#### Assignment:
Skip the pictures and write out, word for word, the lines below from the one with "melde deg på vårt nyhetsbrev!" through the one with "Навіщо викидати улюблений", inclusive.

[Page-level text extractions]
◆ ◆ ◆ ◆ ◆
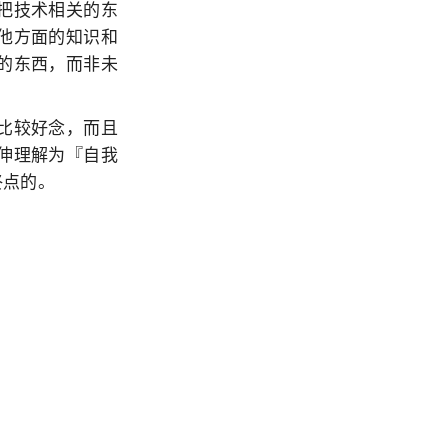
把技术相关的东
他方面的知识和
的东西，而非未
比较好念，而且
伸理解为『自我
终点的。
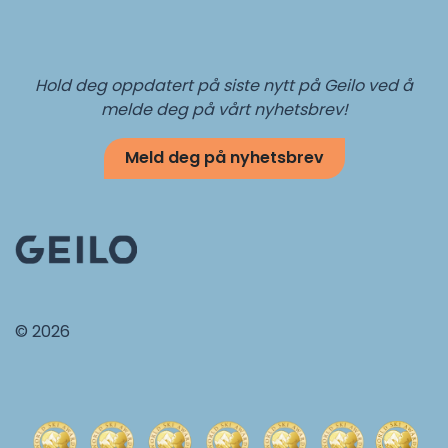
Hold deg oppdatert på siste nytt på Geilo ved å
melde deg på vårt nyhetsbrev!
Meld deg på nyhetsbrev
© 2026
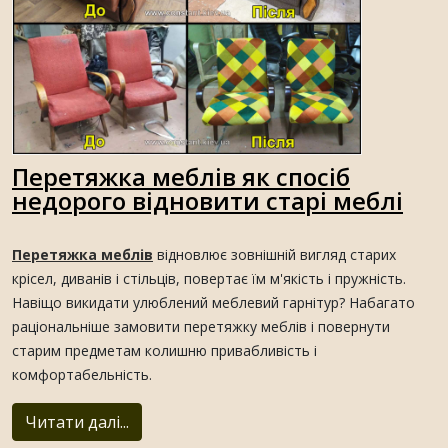
Перетяжка меблів як спосіб
недорого відновити старі меблі
Перетяжка меблів
відновлює зовнішній вигляд старих
крісел, диванів і стільців, повертає їм м'якість і пружність.
Навіщо викидати улюблений меблевий гарнітур? Набагато
раціональніше замовити перетяжку меблів і повернути
старим предметам колишню привабливість і
комфортабельність.
Читати далі...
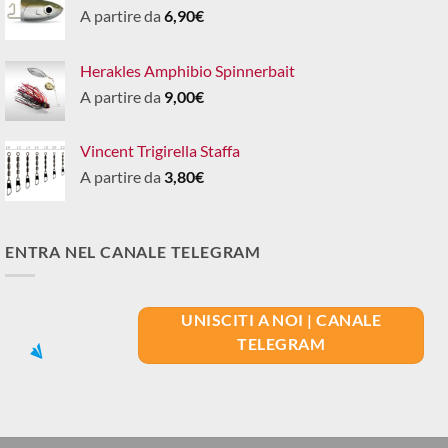
A partire da
6,90
€
Herakles Amphibio Spinnerbait
A partire da
9,00
€
Vincent Trigirella Staffa
A partire da
3,80
€
ENTRA NEL CANALE TELEGRAM
UNISCITI A NOI | CANALE
TELEGRAM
◆ ◆ ◆ ◆ ◆
#### Result:
melde deg på vårt nyhetsbrev!
Meld deg på nyhetsbrev
© 2026
Перетяжка меблів як спосіб
недорого відновити старі меблі
Перетяжка меблів
відновлює зовнішній вигляд старих
крісел, диванів і стільців, повертає їм м'якість і пружність.
Навіщо викидати улюблений меблевий гарнітур? Набагато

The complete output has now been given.